Julia paused and said, “You know what? Eddie the butcher was a beautiful kisser.”
“Didn’t he have a goatee?” said Ellen. “A really wispy one? Like a bit of fairy floss hanging off his chin?”
“Yes, and do you remember how he kept his packet of cigarettes stuffed into the sleeve of his T-shirt?”
“It looked like a growth on his arm.”
“I thought it was unbearably sexy.”
They didn’t say anything for a few seconds, and then they both dissolved into the sort of helpless, wheezing laughter unique to women who had spent their school days together.
“You should look Eddie up on Facebook,” said Ellen when they’d stopped laughing. “He probably has his own butcher shop by now.”
“Oh, God, I’m not that desperate,” said Julia. “Anyway, I am perfectly happy being single.”
You’re lying, my dear friend, thought Ellen, covertly observing Julia’s body language: clenched hands, compressed lips. It had been two years since Julia’s ex-husband had upgraded to the brunette.
Julia lifted her head suddenly. “You didn’t just make up that whole story about the stalker, did you? Is it a fable you’ve made up and the subliminal message is that I’m like the crazy stalker and I need to move on and start dating?”
“What are you talking about?” But Ellen knew exactly what she was talking about.
“I remember you told me once about that famous hypnotist, your hero or whatever, the guy who wore the purple cape.”
“Milton Erickson,” sighed Ellen. “Gosh, you’ve got a good memory.”
People were always underestimating Julia. It was because she was so beautiful, and also because she had the sense of humor of a fourteen-year-old boy.
“You said he used to treat patients by telling stories,” continued Julia.
“He used therapeutic metaphors,” murmured Ellen.
“Well, I’ve noticed that ever since William left me you’ve been casually telling me these little motivational stories about people overcoming obstacles, finding happiness after heartbreak.”
“I have not,” said Ellen. She had.
“Mmmm,” said Julia.
She lifted her chin and smiled at Ellen; Ellen grinned sheepishly back at her.
“So Patrick’s stalker isn’t a therapeutic metaphor?”
“She is not,” said Ellen.
They lay in silence for a few seconds.
“So this Patrick has a crazy ex-girlfriend and a dead ex-wife,” said Julia. “Sounds like a real catch.
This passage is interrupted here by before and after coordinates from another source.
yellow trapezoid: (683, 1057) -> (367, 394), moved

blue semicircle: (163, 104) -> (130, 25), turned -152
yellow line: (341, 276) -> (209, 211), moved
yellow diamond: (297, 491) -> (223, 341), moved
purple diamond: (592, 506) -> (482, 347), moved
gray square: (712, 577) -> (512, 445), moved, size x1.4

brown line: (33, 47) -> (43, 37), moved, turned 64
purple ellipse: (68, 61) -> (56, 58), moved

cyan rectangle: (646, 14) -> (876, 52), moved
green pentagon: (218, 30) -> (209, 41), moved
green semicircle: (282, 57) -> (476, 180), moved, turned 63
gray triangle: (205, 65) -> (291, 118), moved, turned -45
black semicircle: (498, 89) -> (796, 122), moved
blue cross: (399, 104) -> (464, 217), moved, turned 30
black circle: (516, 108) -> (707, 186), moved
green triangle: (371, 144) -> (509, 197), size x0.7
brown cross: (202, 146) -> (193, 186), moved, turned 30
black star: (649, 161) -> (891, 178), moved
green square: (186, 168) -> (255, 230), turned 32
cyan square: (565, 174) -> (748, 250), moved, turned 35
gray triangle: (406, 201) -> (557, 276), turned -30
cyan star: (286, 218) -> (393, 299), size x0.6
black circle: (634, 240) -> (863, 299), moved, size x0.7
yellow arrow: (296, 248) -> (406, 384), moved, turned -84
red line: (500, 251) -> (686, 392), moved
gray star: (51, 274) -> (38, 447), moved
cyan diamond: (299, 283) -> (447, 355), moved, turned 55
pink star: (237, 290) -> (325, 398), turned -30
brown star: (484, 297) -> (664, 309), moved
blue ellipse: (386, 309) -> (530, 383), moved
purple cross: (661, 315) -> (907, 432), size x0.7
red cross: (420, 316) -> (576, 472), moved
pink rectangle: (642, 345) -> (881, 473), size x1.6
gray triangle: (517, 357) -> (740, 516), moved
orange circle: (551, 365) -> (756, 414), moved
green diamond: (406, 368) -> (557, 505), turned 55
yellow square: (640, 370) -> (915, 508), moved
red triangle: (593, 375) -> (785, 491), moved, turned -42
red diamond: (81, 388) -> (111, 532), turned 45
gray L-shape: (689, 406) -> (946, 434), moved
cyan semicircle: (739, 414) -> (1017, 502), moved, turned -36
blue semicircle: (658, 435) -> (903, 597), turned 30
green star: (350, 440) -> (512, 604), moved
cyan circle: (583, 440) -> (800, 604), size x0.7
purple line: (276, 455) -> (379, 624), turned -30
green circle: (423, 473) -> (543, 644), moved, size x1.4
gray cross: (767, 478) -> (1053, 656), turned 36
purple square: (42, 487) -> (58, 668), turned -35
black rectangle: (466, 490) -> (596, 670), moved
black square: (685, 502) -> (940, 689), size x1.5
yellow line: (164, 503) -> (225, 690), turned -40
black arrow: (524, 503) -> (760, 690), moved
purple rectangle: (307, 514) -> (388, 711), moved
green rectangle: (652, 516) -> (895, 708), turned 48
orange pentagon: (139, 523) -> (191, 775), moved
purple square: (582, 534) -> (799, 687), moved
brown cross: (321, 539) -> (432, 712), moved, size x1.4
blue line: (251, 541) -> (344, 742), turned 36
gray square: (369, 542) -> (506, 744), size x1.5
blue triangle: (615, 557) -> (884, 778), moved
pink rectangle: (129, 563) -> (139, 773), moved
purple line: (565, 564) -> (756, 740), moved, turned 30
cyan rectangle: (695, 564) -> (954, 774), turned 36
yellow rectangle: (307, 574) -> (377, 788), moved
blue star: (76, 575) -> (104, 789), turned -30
No complications whatsoever.”
“It doesn’t feel complicated,” said Ellen.
“Yet,” said Julia.
“Thanks for your enthusiastic support,” said Ellen.
“Just saying.”
Julia sat up and took her towel off her head and dabbed it against her pink, shiny cheeks.
“I bet you love the fact that he’s a widower, don’t you?” she said. “It makes him seem like a romantic tragic figure. It’s just like Miles.”
“Miles?”
“Miles. That one-legged boy you fell in love with in high school.”
“Giles,” said Ellen. “And we all fell in love with the one-legged boy. He was gorgeous.”
This was the problem with being friends with someone who knew you when you were a teenager. They never quite take you seriously because they always see you as your stupid teenage self.